- Developer: Data East
- Publisher: Data East
- Designer: Yoshiaki Honda
- Programmers: Takaaki Inoue Sōichi Akiyama (Arcade & PCE) Minoru Sano (PCE)
- Artists: Shinji Noda Masanori Tokoro Takahide Koizumi Mix Man Dot Man (Arcade) Eiko Kurihara, Masahiko Ujita, Yutaka Kadode, Shinichi Kanamori, Takahide Koizumi (PCE)
- Composers: Azusa Hara Hiroaki Yoshida Shuji Segawa Tatsuya Kiuchi Hitomi Komatsu (Arcade) Shogo Sakai, Takafumi Miura, Yuji Suzuki, Yusuke Takahama (PCE)
- Platforms: Arcade, TurboGrafx-16
- Release: 1988
- Genre: Run and gun
- Modes: Single-player, multiplayer

= Bloody Wolf =

1988 video game

Bloody Wolf (ならず者戦闘部隊ブラッディウルフ, Narazumono Sentō Butai Bloody Wolf), released in Europe as Battle Rangers, is a run and gun arcade game released by Data East in 1988. Two commandos take on an entire army with many weapons, and defeat bosses to advance levels.

==Plot==
Snake and Eagle, two commandos of the Bloody Wolf special forces, receive instructions from their commander to destroy the enemy's weapon base and rescue any allies who have been reported missing in action, as well as the President. In the Battle Rangers version, their commander is a Secretary of State and the instructions are simply "save the top urgent crisis of our nation."

In the end, the Colonel tells Snake and Eagle that their next mission is to rescue the President once again; however, after having decided to "party it up tonight", the men decline to take the mission and abandon the Colonel.

==Gameplay==

Player battling Green Soldiers (arcade version)

The game uses a side-view and employs a multi-directional attack method similar to many other arcade games of the run and gun genre, including Guerilla War, Ikari Warriors, Mercs and Data East's own Heavy Barrel.

Allowing up to two players to play simultaneously, once players create their own codename using up to three initials, they receive a quick mission briefing before the mission ensues. Players automatically begin the game with a machine gun containing unlimited ammo and a knife used exclusively for close quarters combat. The mission's levels are separated into "scenes" and usually consist of one or more players running through various terrain, attacking hordes of enemy soldiers, and reaching the end of the stage to battle a boss. Players have the option to rescue various hostages scattered throughout the levels to obtain new weapons or items.

==Ports==
The game was ported to the PC Engine (known as the TurboGrafx-16 in North America) by Data East in 1989, and published a year later in the US by NEC. The PC Engine/TurboGrafx-16 version retains much of the same gameplay elements, level designs, enemies, and items as the arcade version.

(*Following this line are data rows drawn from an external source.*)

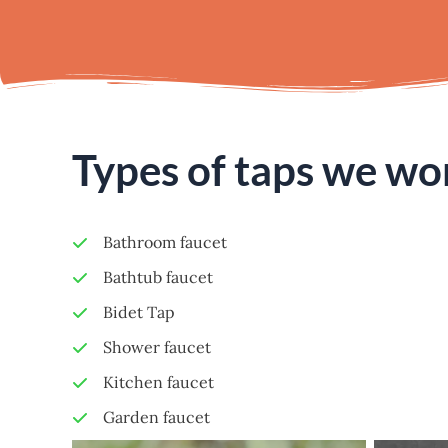
Types of taps we wo
Bathroom faucet
Bathtub faucet
Bidet Tap
Shower faucet
Kitchen faucet
Garden faucet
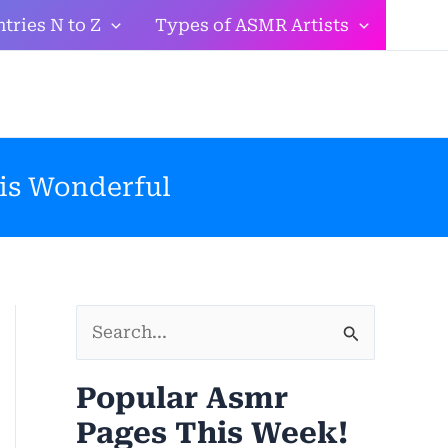
tries N to Z
Types of ASMR Artists
 is Wonderful
S
e
Popular Asmr
a
Pages This Week!
r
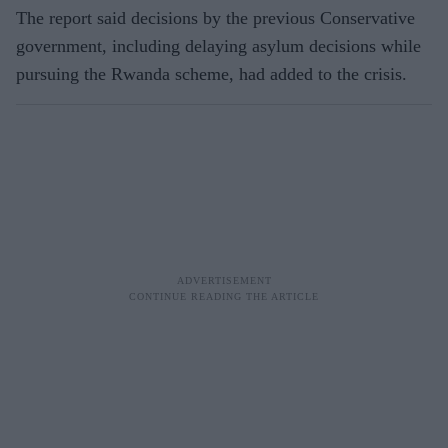
The report said decisions by the previous Conservative
government, including delaying asylum decisions while
pursuing the Rwanda scheme, had added to the crisis.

Differences between the Arcade and PC Engine/TurboGrafx-16 versions

- Player names: Both versions allow the players to create their own codenames as a name entry. However, the default codenames of the two commandos in the PC Engine/TurboGrafx-16 version are Eagle and Snake, respectively.
- Numbers of players: The arcade version allows up to two players to play whereas its PC Engine/Turbografx-16 counterpart offers only a single-player mode with the option to play as either Snake or Eagle.
- Levels: The PC Engine/TurboGrafx-16 version contains one additional level, making its total to eight.
- Mission objectives: The mission briefing in the PC Engine/TurboGrafx-16 port differs slightly by attempting to provide some type of backstory and changing the scenario. The player receives information that the enemy has kidnapped the President and the mission is to rescue him.
- Dialogue: Interaction between the player and hostages generates much more dialogue in the PC Engine/TurboGrafx-16 version. There is also an added political reference in the beginning.
- Music: Though the PC Engine/TurboGrafx-16 had a more limited soundbank, the music was greatly enhanced to support full length catchy tracks. Toto's "White Sister" was redone in arcade game style and used in one of the sequences of gameplay when rescuing the fellow mercenary.
- Items: The "Rosary" from the arcade version was renamed to "Lucky Rabbit's Foot" in the TurboGrafx-16 version.
- Level design: The PC Engine/TurboGrafx-16 version contains much larger levels.

==Reception==
The game was reviewed in 1990 in Dragon #164 by Hartley, Patricia, and Kirk Lesser in "The Role of Computers" column. They gave it 3½ out of 5 stars.